ASSIGNMENT
Give back nothing but the number of lines in these entries that contain the word "also".

Collection entries
::::::::::
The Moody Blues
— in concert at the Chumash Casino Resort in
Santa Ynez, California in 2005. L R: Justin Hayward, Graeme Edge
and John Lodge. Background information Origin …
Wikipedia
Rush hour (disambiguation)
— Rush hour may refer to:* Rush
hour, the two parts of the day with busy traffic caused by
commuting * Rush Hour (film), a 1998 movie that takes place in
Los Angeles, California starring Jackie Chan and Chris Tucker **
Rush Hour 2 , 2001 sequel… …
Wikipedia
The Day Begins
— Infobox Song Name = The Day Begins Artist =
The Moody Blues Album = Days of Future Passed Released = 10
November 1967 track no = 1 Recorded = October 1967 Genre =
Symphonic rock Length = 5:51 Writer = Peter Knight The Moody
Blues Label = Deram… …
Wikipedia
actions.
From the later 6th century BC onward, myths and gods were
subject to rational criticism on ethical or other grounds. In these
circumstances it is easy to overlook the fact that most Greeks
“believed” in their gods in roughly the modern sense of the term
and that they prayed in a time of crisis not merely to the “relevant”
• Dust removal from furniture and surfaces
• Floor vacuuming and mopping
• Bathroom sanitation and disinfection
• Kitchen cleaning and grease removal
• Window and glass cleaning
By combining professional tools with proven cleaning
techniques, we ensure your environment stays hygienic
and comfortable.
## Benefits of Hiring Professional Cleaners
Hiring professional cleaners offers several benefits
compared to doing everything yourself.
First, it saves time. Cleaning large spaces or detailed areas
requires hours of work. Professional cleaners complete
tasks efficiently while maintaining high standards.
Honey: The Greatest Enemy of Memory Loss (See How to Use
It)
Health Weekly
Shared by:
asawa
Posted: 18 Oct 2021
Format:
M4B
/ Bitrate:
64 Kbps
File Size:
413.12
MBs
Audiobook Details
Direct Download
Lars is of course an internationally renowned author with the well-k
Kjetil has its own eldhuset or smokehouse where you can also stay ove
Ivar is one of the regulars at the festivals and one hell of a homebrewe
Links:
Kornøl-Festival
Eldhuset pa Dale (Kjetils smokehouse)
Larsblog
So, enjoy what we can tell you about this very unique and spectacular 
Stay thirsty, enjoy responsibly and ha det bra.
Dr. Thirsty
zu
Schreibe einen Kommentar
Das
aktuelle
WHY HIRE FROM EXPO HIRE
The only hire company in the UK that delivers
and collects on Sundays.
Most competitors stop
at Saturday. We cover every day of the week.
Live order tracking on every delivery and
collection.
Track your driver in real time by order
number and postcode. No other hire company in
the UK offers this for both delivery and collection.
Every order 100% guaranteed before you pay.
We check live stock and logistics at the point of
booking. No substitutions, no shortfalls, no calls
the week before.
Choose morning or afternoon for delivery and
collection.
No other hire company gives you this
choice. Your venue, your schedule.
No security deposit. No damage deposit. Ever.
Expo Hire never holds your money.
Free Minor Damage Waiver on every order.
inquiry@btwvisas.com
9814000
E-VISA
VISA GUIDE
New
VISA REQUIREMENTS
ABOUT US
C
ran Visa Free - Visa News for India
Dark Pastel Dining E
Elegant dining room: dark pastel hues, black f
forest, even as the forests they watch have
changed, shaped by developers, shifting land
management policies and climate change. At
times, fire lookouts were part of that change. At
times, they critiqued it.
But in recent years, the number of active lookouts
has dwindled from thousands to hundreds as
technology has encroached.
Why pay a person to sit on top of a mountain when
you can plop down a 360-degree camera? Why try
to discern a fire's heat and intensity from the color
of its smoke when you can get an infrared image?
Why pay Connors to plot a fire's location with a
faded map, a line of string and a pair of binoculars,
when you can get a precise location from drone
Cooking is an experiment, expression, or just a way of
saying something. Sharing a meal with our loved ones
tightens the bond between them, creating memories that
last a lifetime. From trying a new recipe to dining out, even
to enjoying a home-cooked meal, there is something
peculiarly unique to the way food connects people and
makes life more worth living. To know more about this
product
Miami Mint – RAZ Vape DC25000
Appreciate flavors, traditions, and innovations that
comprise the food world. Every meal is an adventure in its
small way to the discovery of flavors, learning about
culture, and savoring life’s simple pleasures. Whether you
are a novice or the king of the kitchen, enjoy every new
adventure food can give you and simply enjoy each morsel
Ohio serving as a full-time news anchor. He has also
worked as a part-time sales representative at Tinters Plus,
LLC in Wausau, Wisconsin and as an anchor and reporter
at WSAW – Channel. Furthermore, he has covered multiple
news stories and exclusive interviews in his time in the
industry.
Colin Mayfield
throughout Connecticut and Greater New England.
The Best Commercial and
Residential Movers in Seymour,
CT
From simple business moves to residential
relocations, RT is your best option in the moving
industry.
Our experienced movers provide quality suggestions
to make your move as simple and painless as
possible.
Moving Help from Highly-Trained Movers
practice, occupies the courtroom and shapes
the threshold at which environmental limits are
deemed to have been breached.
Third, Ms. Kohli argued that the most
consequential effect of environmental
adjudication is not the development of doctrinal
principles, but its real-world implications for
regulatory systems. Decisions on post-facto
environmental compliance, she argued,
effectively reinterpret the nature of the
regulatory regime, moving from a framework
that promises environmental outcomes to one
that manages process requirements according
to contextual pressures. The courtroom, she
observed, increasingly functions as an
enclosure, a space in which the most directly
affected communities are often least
::::::::::
EXERCISE RESULT
2